Information supplied Block Start

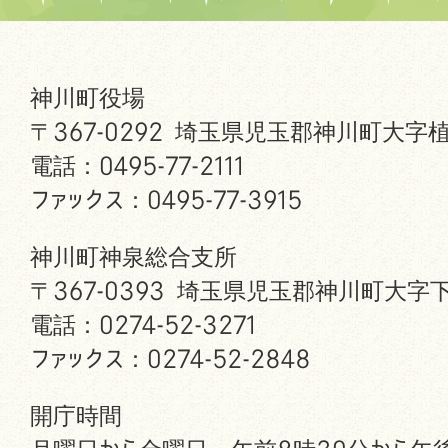
神川町役場
〒367-0292 埼玉県児玉郡神川町大字植
電話：0495-77-2111
ファックス：0495-77-3915
神川町神泉総合支所
〒367-0393 埼玉県児玉郡神川町大字下
電話：0274-52-3271
ファックス：0274-52-2848
開庁時間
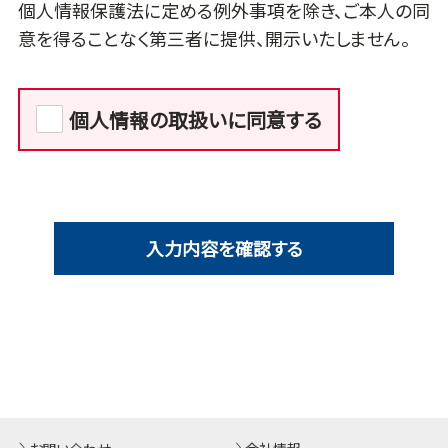
個人情報保護法に定める例外事項を除き、ご本人の同
意を得ることなく第三者に提供、開示いたしません。
個人情報の取扱いに同意する
入力内容を確認する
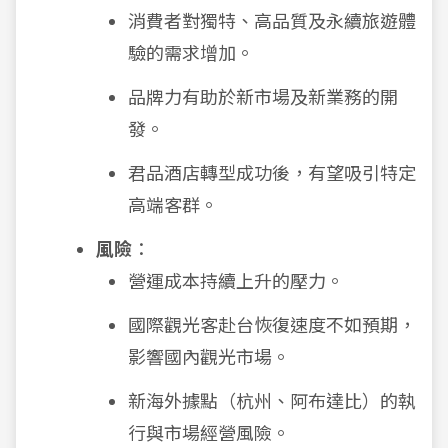
消費者對獨特、高品質及永續旅遊體
驗的需求增加。
品牌力有助於新市場及新業務的開
發。
君品酒店轉型成功後，有望吸引特定
高端客群。
風險
：
營運成本持續上升的壓力。
國際觀光客赴台恢復速度不如預期，
影響國內觀光市場。
新海外據點（杭州、阿布達比）的執
行與市場經營風險。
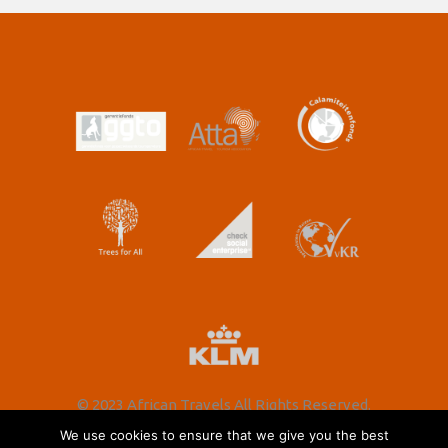
© 2023 African Travels All Rights Reserved.
We use cookies to ensure that we give you the best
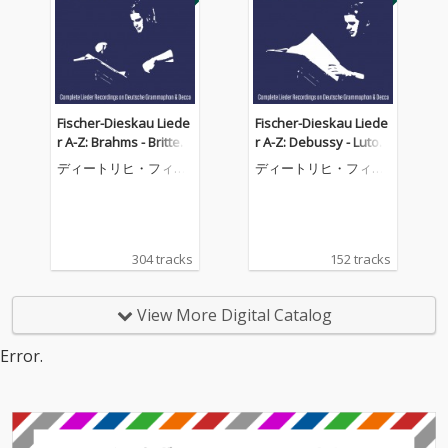
Fischer-Dieskau Liede
Fischer-Dieskau Liede
r A-Z: Brahms - Britten
r A-Z: Debussy - Lutosł
(Complete Lieder Reco
awski (Complete Liede
ディートリヒ・フィッ
ディートリヒ・フィッ
rdings on DG & Decca)
r Recordings on DG &
シャー=ディースカウ
シャー=ディースカウ
Decca)
304 tracks
152 tracks
View More Digital Catalog
Error.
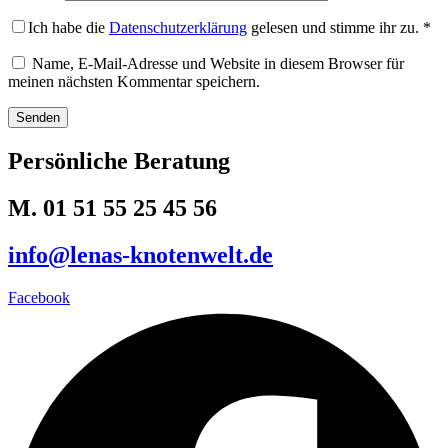
Ich habe die
Datenschutzerklärung
gelesen und stimme ihr zu.
*
Name, E-Mail-Adresse und Website in diesem Browser für
meinen nächsten Kommentar speichern.
Persönliche Beratung
M. 01 51 55 25 45 56
info@lenas-knotenwelt.de
Facebook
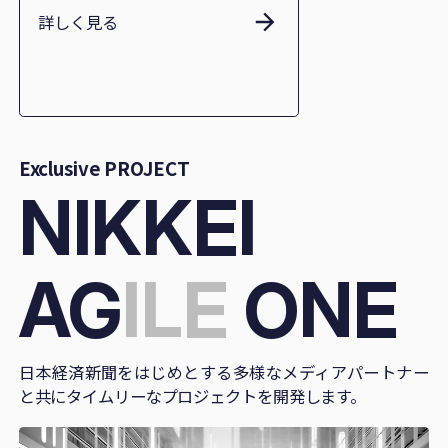
詳しく見る
Exclusive PROJECT
NIKKEI
AG
ILE
ONE
日本経済新聞をはじめとする多様なメディアパートナー​
と共に
タイムリーなプロジェクトを開発します。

Information supplied Block End

*Brief*.
Please print each record above again exactly, but omit any pictures.

*Completed task*.
神川町役場
〒367-0292 埼玉県児玉郡神川町大字植
電話：0495-77-2111
ファックス：0495-77-3915
神川町神泉総合支所
〒367-0393 埼玉県児玉郡神川町大字下
電話：0274-52-3271
ファックス：0274-52-2848
開庁時間
個人情報保護法に定める例外事項を除き、ご本人の同
意を得ることなく第三者に提供、開示いたしません。
個人情報の取扱いに同意する
入力内容を確認する
消費者對獨特、高品質及永續旅遊體
驗的需求增加。
品牌力有助於新市場及新業務的開
發。
君品酒店轉型成功後，有望吸引特定
高端客群。
風險
：
營運成本持續上升的壓力。
國際觀光客赴台恢復速度不如預期，
影響國內觀光市場。
新海外據點（杭州、阿布達比）的執
行與市場經營風險。
© 2023 African Travels All Rights Reserved.
We use cookies to ensure that we give you the best
Fischer-Dieskau Liede
Fischer-Dieskau Liede
r A-Z: Brahms - Britten
r A-Z: Debussy - Lutosł
(Complete Lieder Reco
awski (Complete Liede
ディートリヒ・フィッ
ディートリヒ・フィッ
rdings on DG & Decca)
r Recordings on DG &
シャー=ディースカウ
シャー=ディースカウ
Decca)
304 tracks
152 tracks
View More Digital Catalog
Error.
Ich habe die
Datenschutzerklärung
gelesen und stimme ihr zu.
*
Name, E-Mail-Adresse und Website in diesem Browser für
meinen nächsten Kommentar speichern.
Persönliche Beratung
M. 01 51 55 25 45 56
info@lenas-knotenwelt.de
Facebook
詳しく見る
Exclusive PROJECT
NIKKEI
AG
ILE
ONE
日本経済新聞をはじめとする多様なメディアパートナー​
と共に
タイムリーなプロジェクトを開発します。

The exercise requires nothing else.